Penn professors gathered in Houston Hall to emphasize the importance of identity and solidarity as women of color in higher education.

At the event, four panelists spoke about their experience as women of color, and gave advice to Penn students about negotiating worthy salaries and practicing self-care on Wednesday night. The panelists came from diverse corners of Penn academia, including the Perelman School of Medicine, the School of Arts and Sciences, the School of Engineering, and the Graduate School of Education.

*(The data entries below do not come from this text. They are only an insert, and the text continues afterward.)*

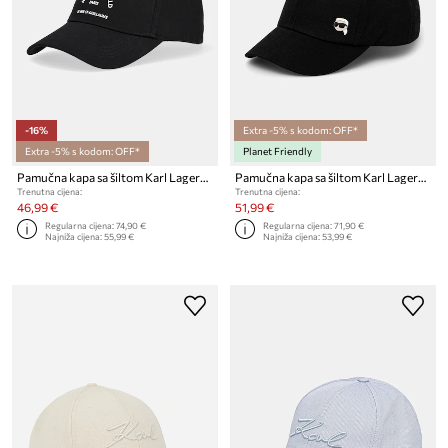
-16%
Extra -5% s kodom: OFF*
Extra -5% s kodom: OFF*
Planet Friendly
Pamučna kapa sa šiltom Karl Lagerfeld K/SKUARE
Pamučna kapa sa šiltom Karl Lagerfeld
Trenutna cijena:
Trenutna cijena:
46,99 €
51,99 €
Regularna cijena:
74,90 €
Regularna cijena:
71,90 €
Najniža cijena:
55,99 €
Najniža cijena:
53,99 €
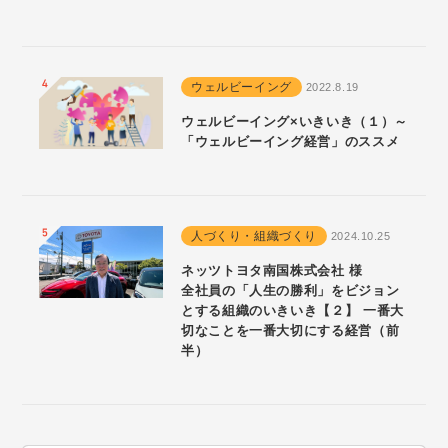
ウェルビーイング
2022.8.19
ウェルビーイング×いきいき（１）～
「ウェルビーイング経営」のススメ
人づくり・組織づくり
2024.10.25
ネッツトヨタ南国株式会社 様
全社員の「人生の勝利」をビジョン
とする組織のいきいき【２】 一番大
切なことを一番大切にする経営（前
半）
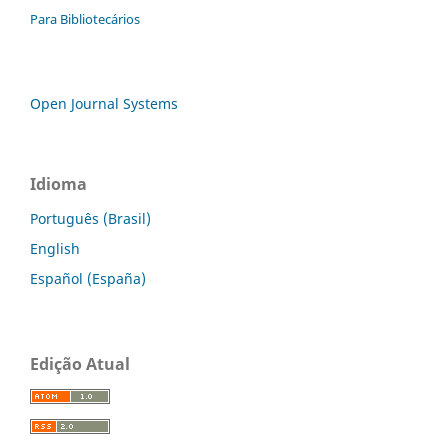
Para Bibliotecários
Open Journal Systems
Idioma
Português (Brasil)
English
Español (España)
Edição Atual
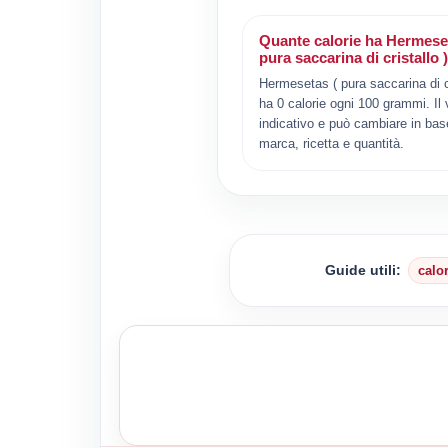
Quante calorie ha Hermese
pura saccarina di cristallo 
Hermesetas ( pura saccarina di cr
ha 0 calorie ogni 100 grammi. Il 
indicativo e può cambiare in bas
marca, ricetta e quantità.
Guide utili:
calo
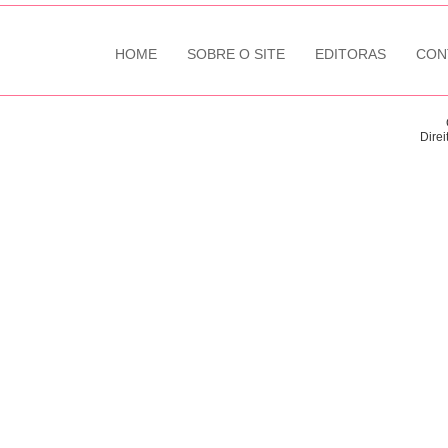
HOME
SOBRE O SITE
EDITORAS
CON
Direi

East Asian Languages and Civilizations professor and panelist Hsiao-Wen Cheng said that the first time she negotiated her salary to a higher amount, her friends told her to “shut up and take the offer, because no one will offer you more.”

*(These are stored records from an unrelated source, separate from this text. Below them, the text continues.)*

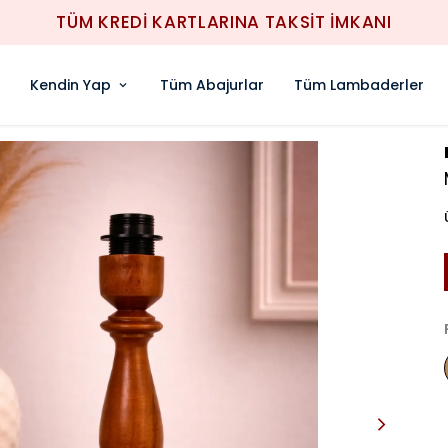
1000TL ÜZERİ ÜCRETSİZ KARGO
Kendin Yap
Tüm Abajurlar
Tüm Lambaderler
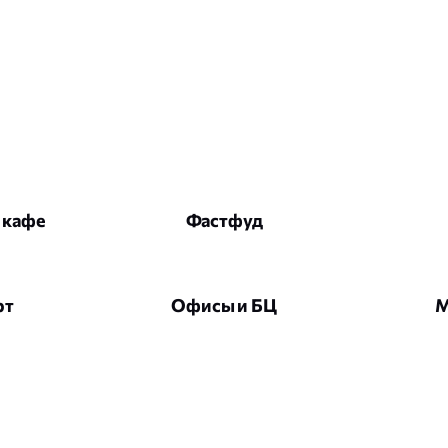
 кафе
Фастфуд
рт
Офисы и БЦ
М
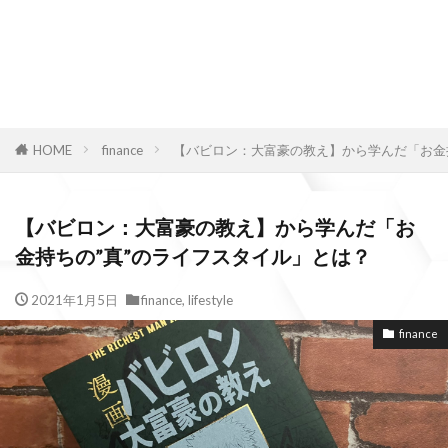
HOME
finance
【バビロン：大富豪の教え】から学んだ「お金
【バビロン：大富豪の教え】から学んだ「お
金持ちの”真”のライフスタイル」とは？
2021年1月5日
finance
,
lifestyle
finance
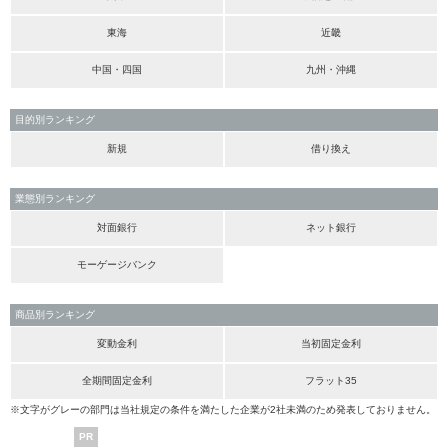
東海
近畿
中国・四国
九州・沖縄
目的別ランキング
新規
借り換え
業態別ランキング
対面銀行
ネット銀行
モーゲージバンク
商品別ランキング
変動金利
当初固定金利
全期間固定金利
フラット35
※文字がグレーの部門は当社規定の条件を満たした企業が2社未満のため発表しておりません。
PR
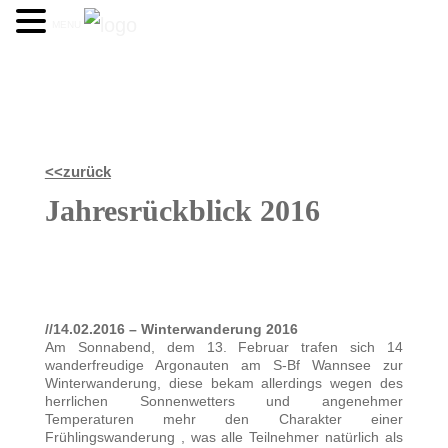
MENU
<<zurück
Jahresrückblick 2016
//14.02.2016 – Winterwanderung 2016
Am Sonnabend, dem 13. Februar trafen sich 14
wanderfreudige Argonauten am S-Bf Wannsee zur
Winterwanderung, diese bekam allerdings wegen des
herrlichen Sonnenwetters und angenehmer
Temperaturen mehr den Charakter einer
Frühlingswanderung , was alle Teilnehmer natürlich als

Donita Brady, professor at the School of Medicine’s Department of Cancer Biology, said “Nobody gets what they don’t ask for,” prompting applause from the audience.

Electrical and Systems Engineering professor, Saswati Sarkar, however, advised students to be reasonable when negotiating salaries. 

“As long as you make a reasonable case when negotiating salaries, [the employers] will try their best to accommodate what you have in mind,” Sarkar added.

When negotiating a salary, Brady stressed the importance of women knowing their worth, especially when people doubt their qualifications.

Cheng said that a sense of self-worth is also important when considering the imposter syndrome that many first-generation Penn students face, adding that it is important for students to stop trying to prove themselves to others.

Sarkar agreed and said that it is important to “assert yourselves” when people are doubting your qualifications.

During the Q&A session, attendees asked about methods to practice self-care in spite of the “extra work” that women of color often have to take up. 

Sarkar said that for her, finding a passion that she really enjoys outside of her work as a researcher and professor at Penn is important to her wellness.  

“You have to take good care of yourself physically and emotionally. I love traveling to places that are unknown to me, even when I am busied with work,” Sarkar added.

Brady emphasized the importance of setting a healthy boundary outside of work, especially for students who are stressed.

“I personally take every Saturday off, where I am away from work and replying to emails,” Brady said. “It is important to say no when it is not working for you.”

The Graduate School of Education Office of Student Services hosted the event. Jax Lastinger, the event organizer and Diversity and Inclusion Fellow at GSE, told The Daily Pennsylvanian that they hope graduate students can benefit from the diverse insights of the panelists.